Switching WebP to AVIF for product photos (without halos)
AVIF for product photos: the win (and where it breaks)
If you run ecommerce, moving product photos from WebP to AVIF can be a Core Web Vitals win—but only if your workflow is built for it. The “just export AVIF” approach is how you ship ugly cutout edges, wrong colors, and broken images for a chunk of browsers.
Here’s the practical version: AVIF usually buys you smaller files at the same visual quality, which is exactly what LCP cares about. But AVIF is also brutal on the mistakes we make in ecommerce pipelines: soft crop decisions, low-res masks, and lazy fallbacks.
I’m not going to re-teach what AVIF is. You’re here to ship faster product pages without wrecking your catalog.
AVIF vs WebP tradeoffs for product photos (real world)
- AVIF tends to win on photographic product images (fabric, skin, gradients) when you’re chasing smaller bytes at the same perceived quality.
- WebP can beat AVIF when you need fast, predictable encodes at scale, or when your images are already “simple” (flat color, hard edges, lots of empty background) and your AVIF settings aren’t dialed.
- PNG still matters as a working format (editing, compositing, masks). For delivery, it’s usually the wrong choice unless you truly need lossless and you’ve tested impact.
The artifact competitors rarely warn you about: AVIF makes haloing louder. When you remove a background and your mask is slightly off—1–2 pixels of fringe, semi-transparent spill from the old background—AVIF compression can exaggerate it. On white backgrounds it shows as a gray glow; on colored PDPs it becomes a dirty outline around the product.
Decision rule I actually use: if the product has thin geometry (jewelry, glasses, hair, lace) or you do heavy background removal, don’t default to AVIF. First pass: encode both AVIF and WebP from the same master, then do a 200% zoom check on edges and gradients. If AVIF introduces visible ringing/haloing at the file size you need, ship WebP for that SKU class.
Workflow mistakes that turn “smaller files” into worse images

A common ecommerce moment: you finally get lighter images, then customer support pings you with “why do these products look fuzzy?” It’s rarely AVIF itself. It’s the order you’re doing edits, and the kind of source you’re feeding the encoder.
Crop/resize timing: do it before compression. If you resize after you’ve already encoded AVIF, you’re resizing compression artifacts. Start from a high-quality master (PNG/TIFF/PSD), crop to the actual framing you want, resize to your real delivery sizes (e.g., 800px and 1600px), then encode AVIF/WebP from those resized masters. For a deeper pipeline view, use Image Optimization for Ecommerce: Crop, Background, Format First.

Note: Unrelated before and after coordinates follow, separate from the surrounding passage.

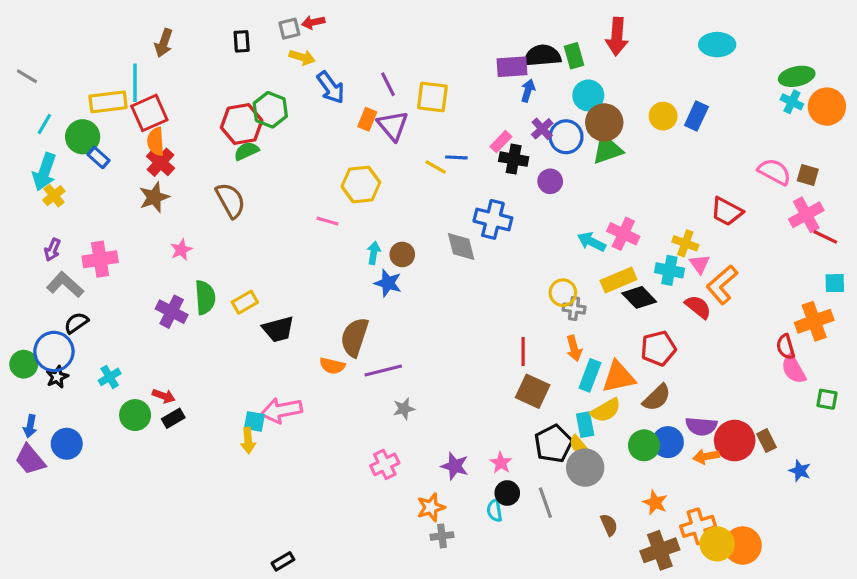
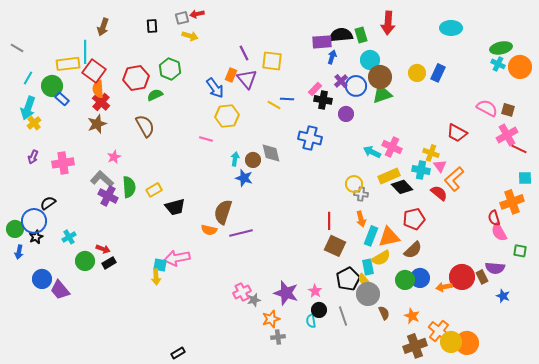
blue arrow: (331, 87) -> (215, 88), moved
red square: (149, 113) -> (94, 71), turned -30
red hexagon: (242, 124) -> (136, 78), moved
gray diamond: (461, 247) -> (271, 153), moved
gray L-shape: (65, 285) -> (102, 179), moved
gray star: (404, 409) -> (254, 300), moved
blue arrow: (30, 426) -> (19, 252), moved
purple semicircle: (701, 426) -> (495, 268), moved
purple trapezoid: (30, 460) -> (60, 290), moved
purple star: (455, 466) -> (286, 293), size x1.4
brown semicircle: (609, 525) -> (384, 313), moved
orange cross: (698, 526) -> (439, 331), turned -35

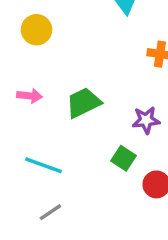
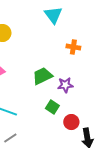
green trapezoid: (83, 103) -> (42, 76), moved

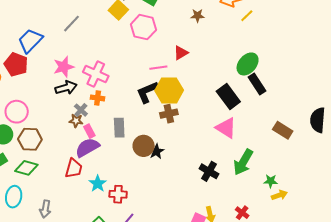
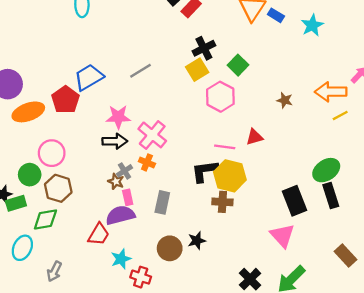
brown circle: (144, 146) -> (170, 248), moved
green diamond: (26, 168) -> (45, 219), turned -40

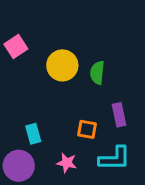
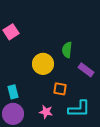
yellow circle: (62, 65) -> (43, 64), moved
purple rectangle: (119, 115) -> (86, 70), moved, turned -42
cyan rectangle: (33, 134) -> (13, 92), moved

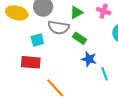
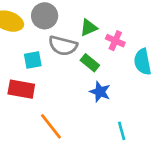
pink cross: (104, 11) -> (115, 41), moved
cyan line: (104, 74) -> (122, 131), moved

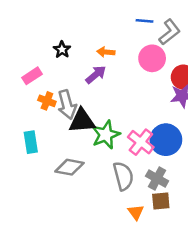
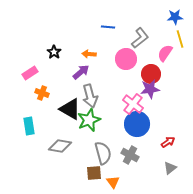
blue line: (145, 21) -> (108, 27), moved
gray arrow: (67, 105) -> (90, 96), moved
black triangle: (82, 121) -> (70, 109), turned 35
pink cross: (141, 142) -> (133, 104), moved
brown square: (161, 201) -> (94, 173), moved

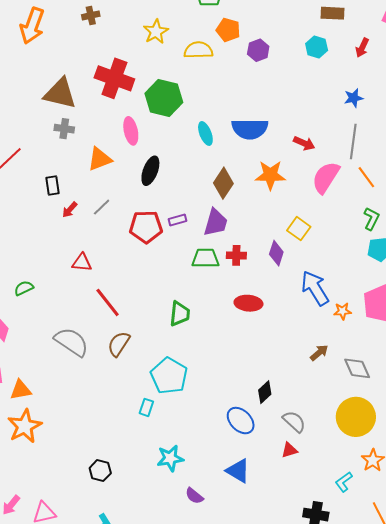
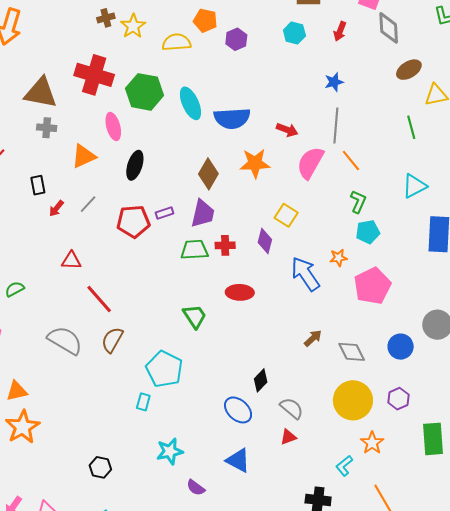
brown cross: (91, 15) -> (106, 18), moved
cyan ellipse: (205, 133) -> (190, 103), moved, size x1.4
orange star: (342, 311) -> (338, 258), moved
green trapezoid: (180, 314) -> (195, 316), moved, turned -36

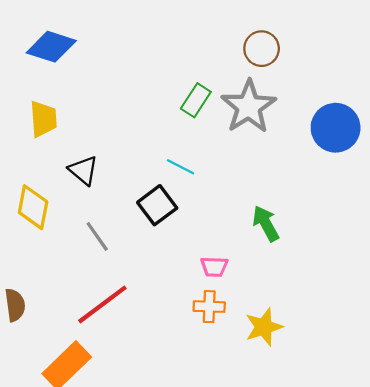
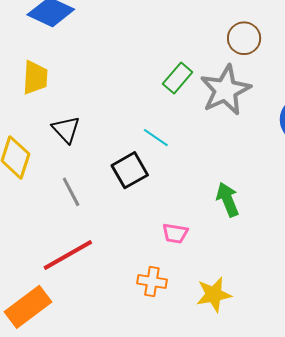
orange cross: (209, 307) -> (152, 281), moved

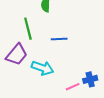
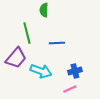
blue cross: (90, 79) -> (75, 71), moved

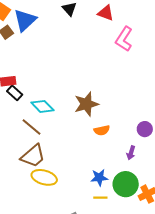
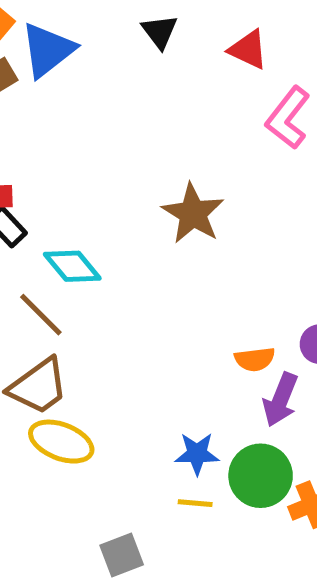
brown star: (86, 104) -> (193, 213), moved, turned -30
orange semicircle: (102, 130) -> (255, 359), moved
purple arrow: (131, 153) -> (281, 400), size x1.5

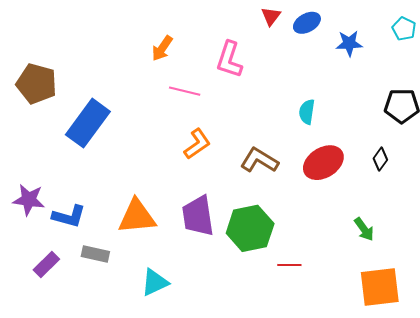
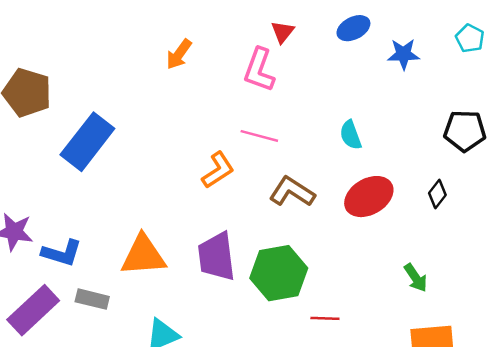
red triangle: (271, 16) -> (283, 32), moved
pink line: (185, 91) -> (259, 136), moved
cyan semicircle: (307, 112) -> (351, 135), turned -30
purple rectangle: (46, 265) -> (33, 310), size x1.6

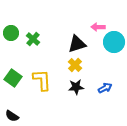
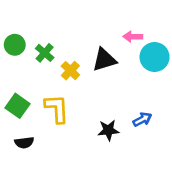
yellow cross: (75, 65) -> (70, 71), moved
black star: (76, 87) -> (108, 130), moved
black semicircle: (12, 116) -> (24, 143), moved, turned -40

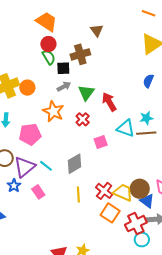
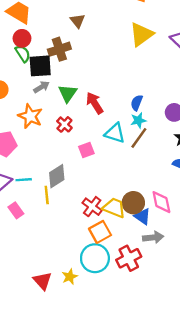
black square: (63, 68) -> (40, 66), size x1.5
blue semicircle: (148, 81) -> (137, 103), moved
brown line: (146, 133) -> (139, 138), turned -48
cyan line: (46, 166) -> (24, 180), turned -40
yellow line: (78, 194) -> (47, 195), moved
orange square: (110, 213) -> (100, 232), turned 30
red cross: (136, 224) -> (129, 258), moved
cyan circle: (142, 239) -> (95, 258), moved, size x1.6

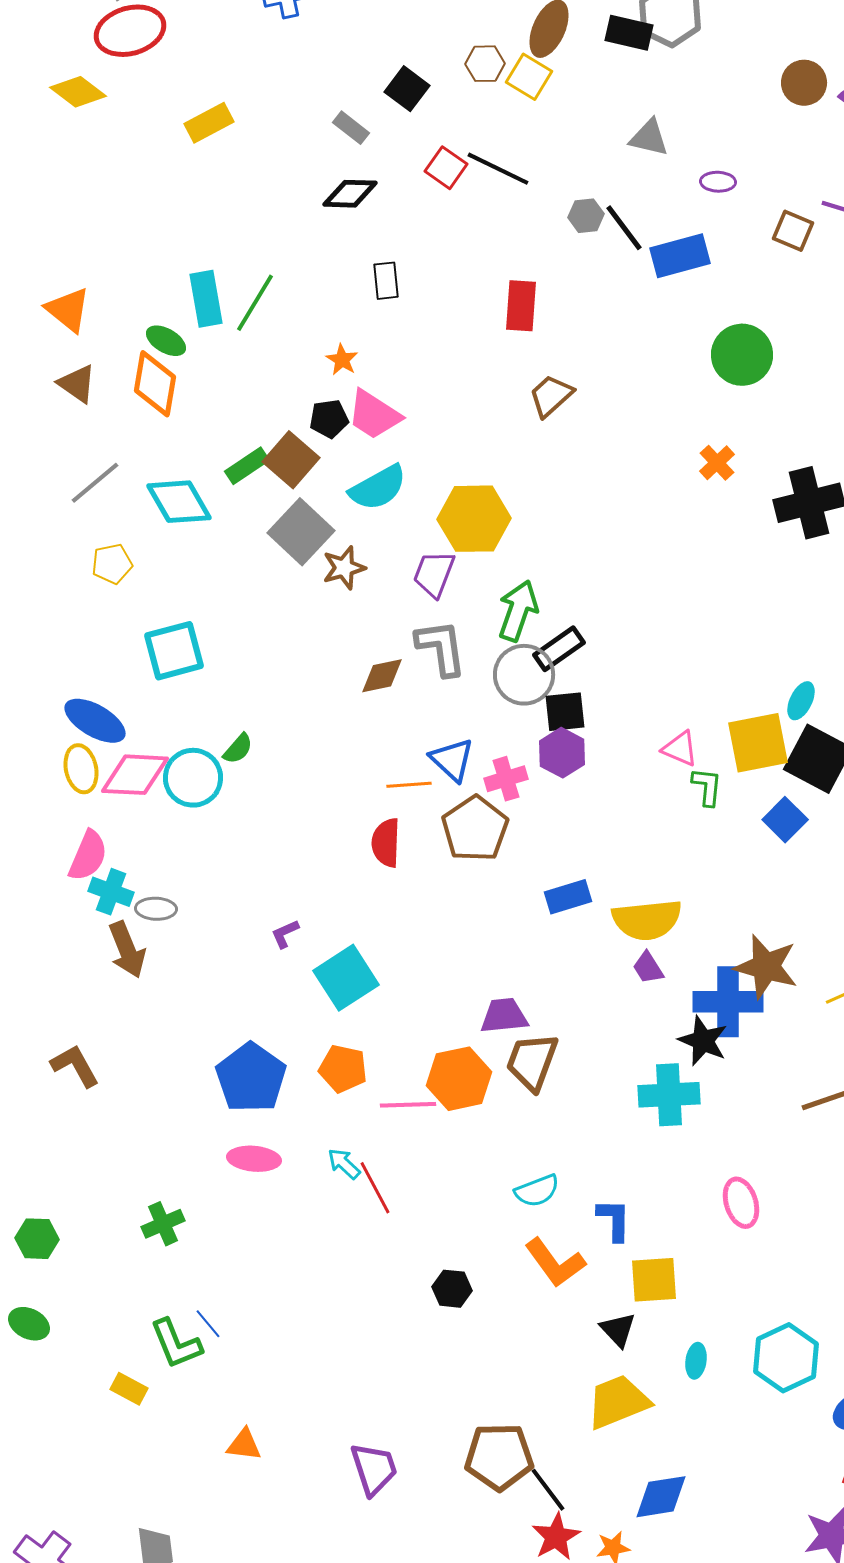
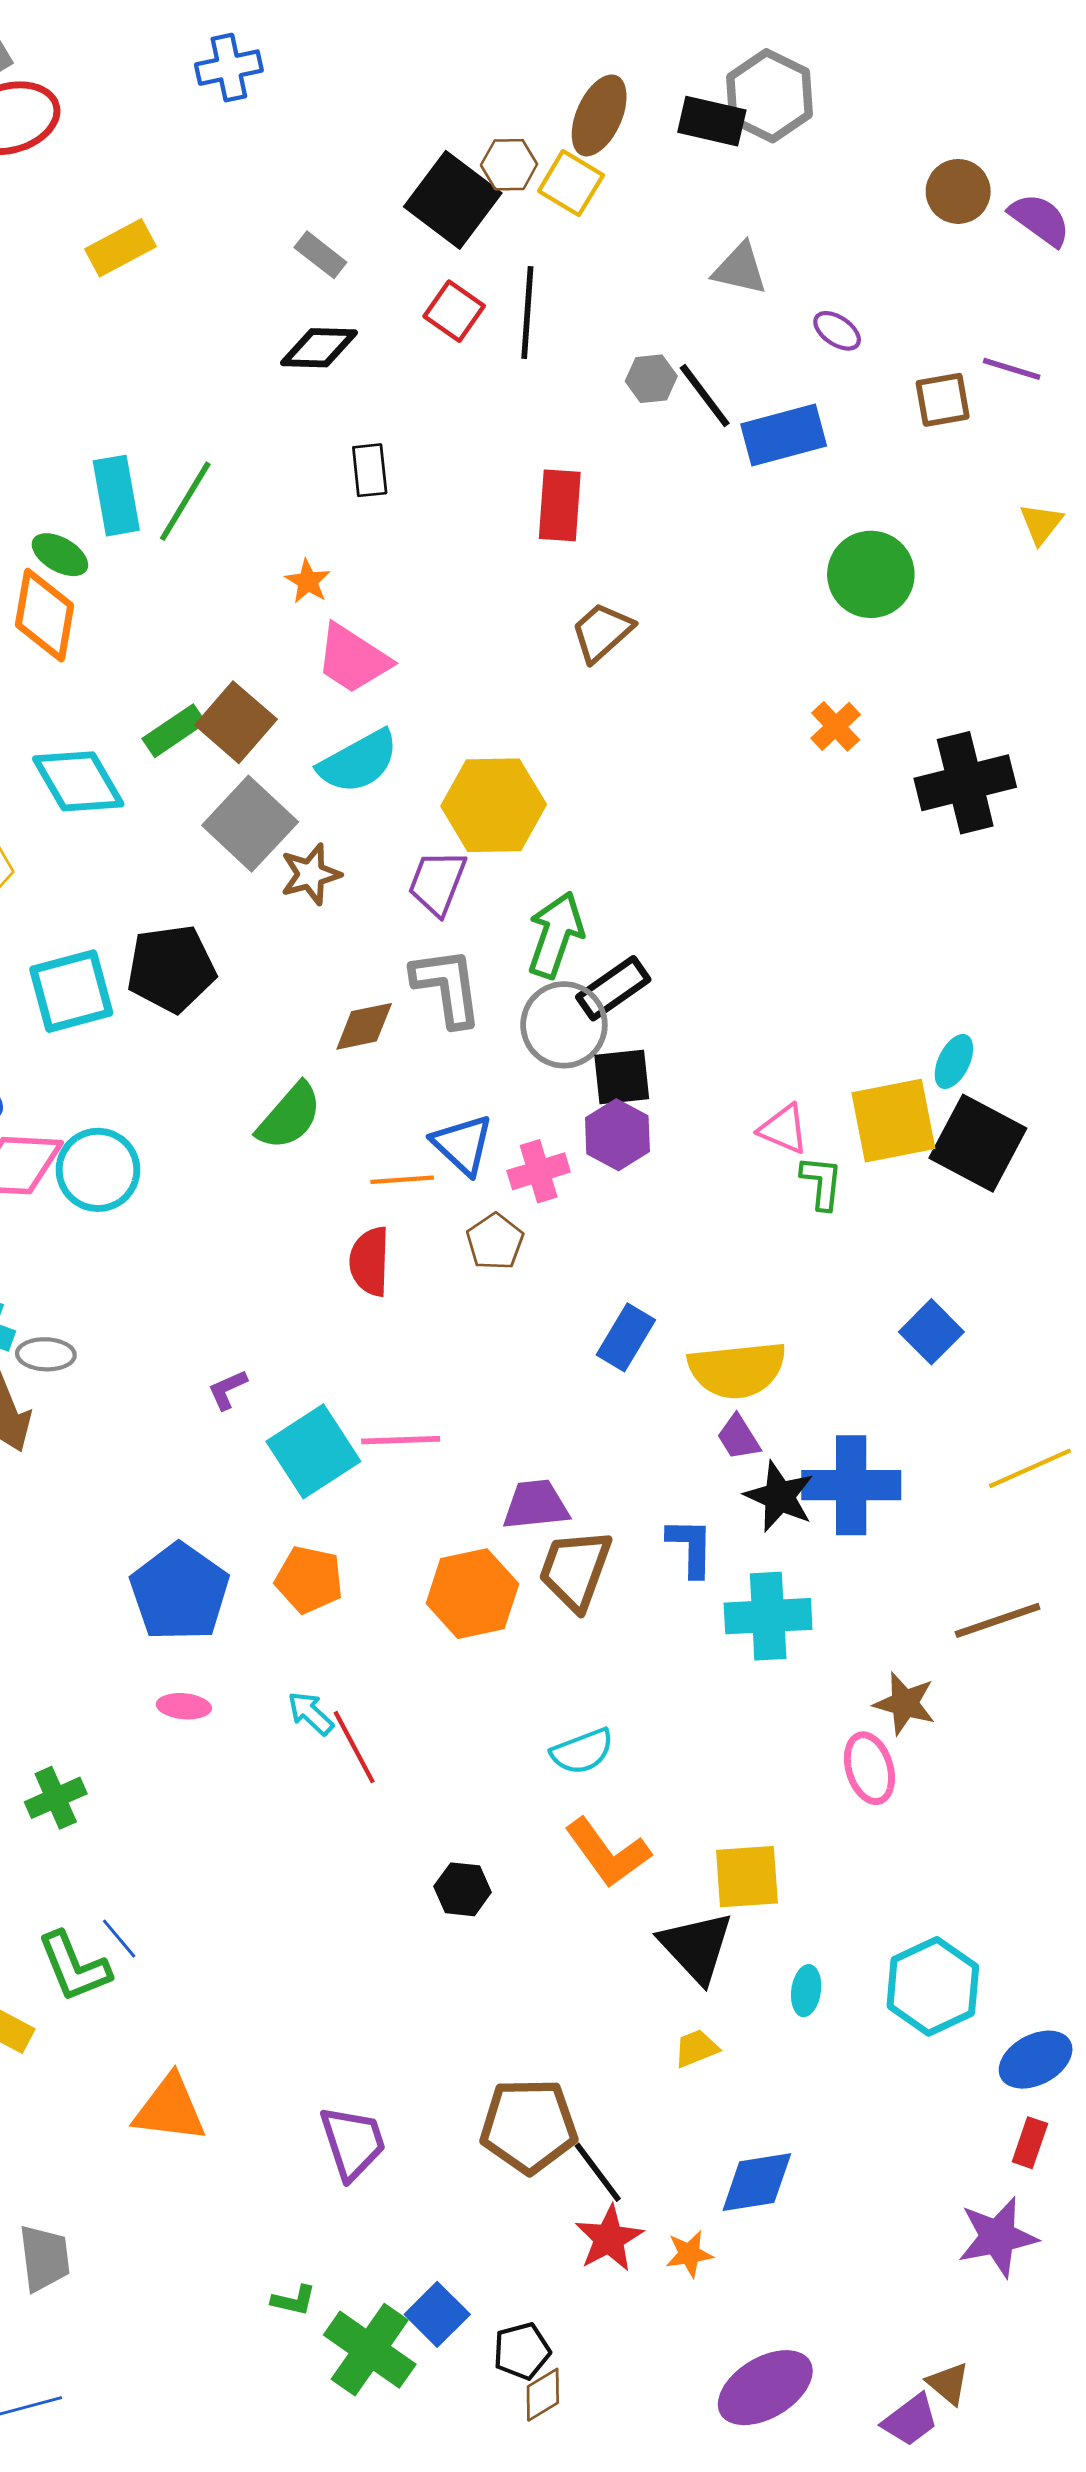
black square: (407, 89) -> (453, 200), moved, size x1.5
black line: (498, 169) -> (527, 313), turned 68
purple ellipse: (718, 182) -> (837, 331), turned 32
brown square: (793, 231) -> (943, 400), turned -33
black pentagon: (329, 419) -> (171, 969), moved, size x1.6
green semicircle: (238, 749) -> (289, 1116), moved, size x1.6
blue square: (785, 820) -> (931, 1332), moved
brown pentagon: (475, 829) -> (495, 1242), size x0.6
blue rectangle: (568, 897) -> (626, 1337), turned -42
brown star: (766, 967) -> (905, 1703), moved, size x0.7
black star: (703, 1041) -> (779, 1496), moved
pink line: (408, 1105) -> (401, 1440), moved
pink ellipse: (254, 1159) -> (184, 1706), size x0.7
blue L-shape: (614, 1220) -> (691, 1547), moved
black triangle: (618, 1330) -> (696, 1947), size x1.5
yellow trapezoid: (618, 1402) -> (696, 2048), size x0.5
orange triangle: (244, 1445) -> (170, 2109), size x1.5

Background removal and cutout edges: treat the alpha as a product asset. If you remove background and export with transparency, test the edge on the exact PDP background colors you use (white, off-white, dark mode). AVIF can handle alpha, but the practical issue is mask quality: a sloppy matte looks “fine” in PNG and then looks dirty once you compress aggressively.
How AVIF amplifies haloing (what to fix):
- Fix spill: decontaminate edge colors (especially if the original background was saturated).
- Fix semi-transparent fringe: tighten the matte and feather intentionally (not accidentally).
- Fix sharpening: don’t sharpen after compression; sharpen the resized master lightly before encoding.
Color gotchas: ICC profiles and “why did my product shift?” Don’t assume your encoder and your CDN treat color the same way. Keep your masters in a consistent space (most ecommerce ends up in sRGB), and spot-check saturated products (red packaging, neon labels) across Chrome/Safari. If you don’t have time for deep color management, at least standardize inputs and avoid mixed-profile uploads.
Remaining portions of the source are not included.